Stablecoin-linked Visa card on a world map with digital payment lines

Stablecoin card spend grew from $100 million a month in early 2023 to $1.5 billion a month by late 2025. That's $18 billion annualized. Fifteen times growth in under three years.

In March 2026, Visa and Bridge (now owned by Stripe) announced plans to bring stablecoin-linked Visa cards to over 100 countries across Europe, Asia Pacific, Africa, and the Middle East. The program is already live in 18 countries. By year-end, anyone with a stablecoin wallet could tap their phone at any of Visa's 175 million merchant locations and pay with USDT or USDC — converted to local currency at the point of sale.

That sentence would have sounded insane two years ago. Now it's a press release.

Here's what this actually means for people who hold stablecoins, what the fees look like, and why the companies printing these cards are burning cash to do it.

How Stablecoin Cards Work (It's Simpler Than You Think)

You load USDC or USDT into a compatible wallet. You get a virtual or physical Visa card linked to that wallet. You tap it at a coffee shop. The card issuer converts your stablecoins to the merchant's local currency in real time. The merchant gets paid in dollars, euros, or pesos — whatever they accept. They never know you paid with crypto.

Under the hood, the settlement can happen on-chain. Visa launched USDC settlement in the United States in late 2025, with an annualized run rate of $4.6 billion by December. Settlement runs on Solana and Ethereum through banking partners like Cross River Bank and Lead Bank. That means the entire payment loop — from your stablecoin wallet to the merchant's bank account — can stay on blockchain rails until the last mile.

Visa controls over 90% of on-chain crypto card volume. Mastercard supports 130+ programs but has a fraction of the actual throughput. This is Visa's game right now.

The Big Three Card Issuers

Three companies dominate stablecoin card issuance in 2026. None of them are household names yet.

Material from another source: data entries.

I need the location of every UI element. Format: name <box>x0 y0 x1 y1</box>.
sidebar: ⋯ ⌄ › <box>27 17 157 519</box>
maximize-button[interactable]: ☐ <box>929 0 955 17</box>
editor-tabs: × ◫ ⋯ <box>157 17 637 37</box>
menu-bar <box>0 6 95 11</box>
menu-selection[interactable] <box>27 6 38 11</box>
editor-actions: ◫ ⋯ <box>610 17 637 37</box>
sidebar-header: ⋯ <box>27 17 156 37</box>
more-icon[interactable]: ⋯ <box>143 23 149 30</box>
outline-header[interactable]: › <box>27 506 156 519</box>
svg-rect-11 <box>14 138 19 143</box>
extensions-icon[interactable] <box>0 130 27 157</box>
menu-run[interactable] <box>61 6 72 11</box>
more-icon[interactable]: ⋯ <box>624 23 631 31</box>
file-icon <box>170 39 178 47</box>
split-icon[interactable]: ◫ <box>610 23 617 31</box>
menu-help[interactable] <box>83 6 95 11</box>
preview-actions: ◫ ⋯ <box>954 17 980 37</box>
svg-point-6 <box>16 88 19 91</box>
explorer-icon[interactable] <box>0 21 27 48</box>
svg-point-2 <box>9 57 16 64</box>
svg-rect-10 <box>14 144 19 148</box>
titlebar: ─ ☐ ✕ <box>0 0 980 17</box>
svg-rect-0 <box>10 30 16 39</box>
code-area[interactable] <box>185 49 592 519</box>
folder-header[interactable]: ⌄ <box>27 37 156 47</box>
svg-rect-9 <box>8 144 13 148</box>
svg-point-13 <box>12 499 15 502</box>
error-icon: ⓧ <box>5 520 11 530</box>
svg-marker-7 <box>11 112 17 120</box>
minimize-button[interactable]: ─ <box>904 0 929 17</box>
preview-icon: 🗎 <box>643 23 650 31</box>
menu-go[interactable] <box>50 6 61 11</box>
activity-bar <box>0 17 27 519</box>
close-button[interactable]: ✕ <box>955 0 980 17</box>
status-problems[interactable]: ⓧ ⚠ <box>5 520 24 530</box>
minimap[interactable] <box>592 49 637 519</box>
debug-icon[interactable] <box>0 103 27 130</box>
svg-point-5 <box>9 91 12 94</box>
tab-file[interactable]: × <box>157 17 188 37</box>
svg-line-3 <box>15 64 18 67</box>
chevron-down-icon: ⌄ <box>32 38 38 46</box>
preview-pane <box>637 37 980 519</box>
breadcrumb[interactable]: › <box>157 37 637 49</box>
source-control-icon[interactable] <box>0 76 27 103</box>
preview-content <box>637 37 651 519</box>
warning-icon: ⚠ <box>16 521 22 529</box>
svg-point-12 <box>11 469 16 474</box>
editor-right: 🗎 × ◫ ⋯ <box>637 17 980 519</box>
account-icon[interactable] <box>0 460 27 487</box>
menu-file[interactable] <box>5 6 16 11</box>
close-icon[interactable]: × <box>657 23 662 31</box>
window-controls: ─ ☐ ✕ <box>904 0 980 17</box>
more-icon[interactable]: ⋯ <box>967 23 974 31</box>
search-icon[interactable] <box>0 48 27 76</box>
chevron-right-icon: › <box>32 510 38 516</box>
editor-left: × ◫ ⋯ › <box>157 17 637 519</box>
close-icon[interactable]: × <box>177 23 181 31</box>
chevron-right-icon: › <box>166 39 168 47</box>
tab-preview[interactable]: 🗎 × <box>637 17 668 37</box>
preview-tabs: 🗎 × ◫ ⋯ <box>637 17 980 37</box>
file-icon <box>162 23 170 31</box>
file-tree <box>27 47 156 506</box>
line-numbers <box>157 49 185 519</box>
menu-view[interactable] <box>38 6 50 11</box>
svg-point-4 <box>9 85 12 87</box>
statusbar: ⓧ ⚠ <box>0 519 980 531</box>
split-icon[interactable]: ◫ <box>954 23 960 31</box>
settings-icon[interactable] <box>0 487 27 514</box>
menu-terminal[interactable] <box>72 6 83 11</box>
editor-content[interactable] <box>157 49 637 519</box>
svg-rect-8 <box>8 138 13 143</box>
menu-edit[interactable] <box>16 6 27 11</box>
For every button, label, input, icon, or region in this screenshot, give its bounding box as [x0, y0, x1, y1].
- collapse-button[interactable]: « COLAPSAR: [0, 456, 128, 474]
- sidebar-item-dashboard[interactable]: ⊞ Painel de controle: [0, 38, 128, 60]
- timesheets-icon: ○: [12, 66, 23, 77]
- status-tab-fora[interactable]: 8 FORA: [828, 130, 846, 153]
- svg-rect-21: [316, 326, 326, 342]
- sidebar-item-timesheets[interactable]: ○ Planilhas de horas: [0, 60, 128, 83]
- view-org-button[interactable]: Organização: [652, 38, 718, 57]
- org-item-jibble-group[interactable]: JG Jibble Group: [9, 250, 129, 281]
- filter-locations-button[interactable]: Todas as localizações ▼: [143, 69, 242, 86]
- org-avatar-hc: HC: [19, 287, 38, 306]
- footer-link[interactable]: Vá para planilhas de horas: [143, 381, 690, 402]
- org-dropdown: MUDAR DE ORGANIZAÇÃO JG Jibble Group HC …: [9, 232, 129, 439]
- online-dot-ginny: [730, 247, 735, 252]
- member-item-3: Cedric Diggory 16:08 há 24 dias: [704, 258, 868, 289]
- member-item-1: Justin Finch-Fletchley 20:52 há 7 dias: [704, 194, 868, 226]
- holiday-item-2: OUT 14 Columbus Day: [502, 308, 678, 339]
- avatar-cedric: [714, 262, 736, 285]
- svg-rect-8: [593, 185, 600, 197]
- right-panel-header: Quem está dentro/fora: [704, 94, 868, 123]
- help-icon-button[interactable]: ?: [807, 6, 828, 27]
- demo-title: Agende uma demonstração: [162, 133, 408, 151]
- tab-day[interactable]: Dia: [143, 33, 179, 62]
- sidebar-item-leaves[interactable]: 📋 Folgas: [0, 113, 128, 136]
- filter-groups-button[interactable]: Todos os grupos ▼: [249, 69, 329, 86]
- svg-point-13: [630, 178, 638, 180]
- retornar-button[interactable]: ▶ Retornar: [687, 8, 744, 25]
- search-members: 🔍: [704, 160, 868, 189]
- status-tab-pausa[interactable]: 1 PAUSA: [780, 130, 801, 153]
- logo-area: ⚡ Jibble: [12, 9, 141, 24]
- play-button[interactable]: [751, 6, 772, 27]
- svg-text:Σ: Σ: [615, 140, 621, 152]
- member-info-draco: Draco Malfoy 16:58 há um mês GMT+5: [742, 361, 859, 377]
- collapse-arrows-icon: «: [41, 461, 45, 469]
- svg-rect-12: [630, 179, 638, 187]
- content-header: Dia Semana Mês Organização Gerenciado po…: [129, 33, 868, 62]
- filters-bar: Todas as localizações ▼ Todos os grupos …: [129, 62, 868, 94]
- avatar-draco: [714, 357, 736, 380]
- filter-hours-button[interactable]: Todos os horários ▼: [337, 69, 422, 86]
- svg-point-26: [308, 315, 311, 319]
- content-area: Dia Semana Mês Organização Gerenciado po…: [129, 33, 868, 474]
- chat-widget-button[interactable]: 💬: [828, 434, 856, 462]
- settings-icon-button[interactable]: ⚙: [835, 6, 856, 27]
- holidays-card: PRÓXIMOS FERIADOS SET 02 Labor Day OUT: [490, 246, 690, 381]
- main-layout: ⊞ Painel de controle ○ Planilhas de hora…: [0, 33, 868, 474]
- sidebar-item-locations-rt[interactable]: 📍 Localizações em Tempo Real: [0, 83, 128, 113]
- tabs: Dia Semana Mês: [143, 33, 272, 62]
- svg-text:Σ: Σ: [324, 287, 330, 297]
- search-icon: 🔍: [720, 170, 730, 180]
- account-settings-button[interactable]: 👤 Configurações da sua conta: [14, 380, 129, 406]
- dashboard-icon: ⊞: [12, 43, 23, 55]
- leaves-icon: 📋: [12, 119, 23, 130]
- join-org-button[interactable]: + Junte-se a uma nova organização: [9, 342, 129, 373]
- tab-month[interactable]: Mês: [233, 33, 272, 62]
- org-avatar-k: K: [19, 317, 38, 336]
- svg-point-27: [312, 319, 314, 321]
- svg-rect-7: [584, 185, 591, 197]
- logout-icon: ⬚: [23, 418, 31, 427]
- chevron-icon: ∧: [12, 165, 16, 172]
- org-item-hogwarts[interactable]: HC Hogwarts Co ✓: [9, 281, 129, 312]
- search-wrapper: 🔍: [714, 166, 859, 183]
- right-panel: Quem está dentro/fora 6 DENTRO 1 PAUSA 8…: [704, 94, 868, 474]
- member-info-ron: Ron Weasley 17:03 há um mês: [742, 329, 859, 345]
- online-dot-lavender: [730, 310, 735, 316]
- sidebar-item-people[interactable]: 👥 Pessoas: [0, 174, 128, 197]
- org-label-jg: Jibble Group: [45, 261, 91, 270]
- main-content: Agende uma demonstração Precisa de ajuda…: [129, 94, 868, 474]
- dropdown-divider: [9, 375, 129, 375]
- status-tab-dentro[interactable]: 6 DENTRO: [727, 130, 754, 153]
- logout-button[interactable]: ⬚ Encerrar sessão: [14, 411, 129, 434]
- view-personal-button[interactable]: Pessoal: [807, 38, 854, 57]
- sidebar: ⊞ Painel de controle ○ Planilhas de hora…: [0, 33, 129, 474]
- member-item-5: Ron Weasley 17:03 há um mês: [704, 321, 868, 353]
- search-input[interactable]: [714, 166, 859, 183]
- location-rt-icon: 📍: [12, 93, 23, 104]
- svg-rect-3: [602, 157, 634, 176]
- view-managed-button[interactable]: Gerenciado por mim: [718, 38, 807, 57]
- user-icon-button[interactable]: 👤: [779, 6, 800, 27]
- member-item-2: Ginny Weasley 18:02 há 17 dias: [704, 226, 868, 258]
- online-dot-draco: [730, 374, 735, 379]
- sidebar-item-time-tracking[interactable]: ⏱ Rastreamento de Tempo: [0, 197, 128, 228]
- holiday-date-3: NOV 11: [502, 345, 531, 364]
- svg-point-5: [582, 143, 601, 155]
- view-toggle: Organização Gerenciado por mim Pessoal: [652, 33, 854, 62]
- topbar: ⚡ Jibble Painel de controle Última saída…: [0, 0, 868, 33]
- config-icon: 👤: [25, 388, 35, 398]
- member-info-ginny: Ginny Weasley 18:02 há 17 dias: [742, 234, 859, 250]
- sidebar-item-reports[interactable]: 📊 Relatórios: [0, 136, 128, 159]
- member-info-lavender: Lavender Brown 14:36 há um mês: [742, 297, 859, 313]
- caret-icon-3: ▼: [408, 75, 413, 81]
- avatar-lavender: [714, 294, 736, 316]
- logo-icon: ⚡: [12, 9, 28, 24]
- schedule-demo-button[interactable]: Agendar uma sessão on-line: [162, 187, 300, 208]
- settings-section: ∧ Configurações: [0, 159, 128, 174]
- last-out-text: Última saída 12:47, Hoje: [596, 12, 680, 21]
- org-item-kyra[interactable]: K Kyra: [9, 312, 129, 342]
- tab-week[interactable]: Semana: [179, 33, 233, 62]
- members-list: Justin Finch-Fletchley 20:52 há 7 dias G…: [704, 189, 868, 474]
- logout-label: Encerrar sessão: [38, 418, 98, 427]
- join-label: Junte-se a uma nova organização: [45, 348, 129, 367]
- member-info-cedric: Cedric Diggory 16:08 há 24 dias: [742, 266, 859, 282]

Rain — Over $3 billion annualized volume. 38x growth in 2025 alone. Raised a $250 million Series C in January 2026 at a $1.95 billion valuation, backed by Dragonfly Capital, Galaxy Digital, and Bessemer Venture Partners. Rain is a Visa principal member operating across 200+ partners in 150+ jurisdictions. They're the largest pure-play stablecoin card issuer.

Reap — Over $6 billion annualized volume, focused on corporate and B2B spend in Asia-Pacific. A Visa principal issuer that raised roughly $60 million, led by Acorn and HashKey. If Rain is the consumer card, Reap is the corporate expense card — think companies paying overseas contractors in stablecoins that auto-convert to local currency.

Bridge — Stripe acquired Bridge in early 2025 specifically for its stablecoin infrastructure. Bridge doesn't issue cards directly; it provides the API layer that lets wallet providers like Phantom create their own branded Visa cards. When Stripe's CEO Patrick Collison talks about stablecoin payments being "the next big thing," Bridge is the bet behind the quote.

Revolut also processed $10 billion+ in crypto card volume in 2025, but that includes Bitcoin and altcoin spend — not just stablecoins.

The Fee Reality

Hand tapping phone on payment terminal at a street market

Here's the part nobody puts in the press release.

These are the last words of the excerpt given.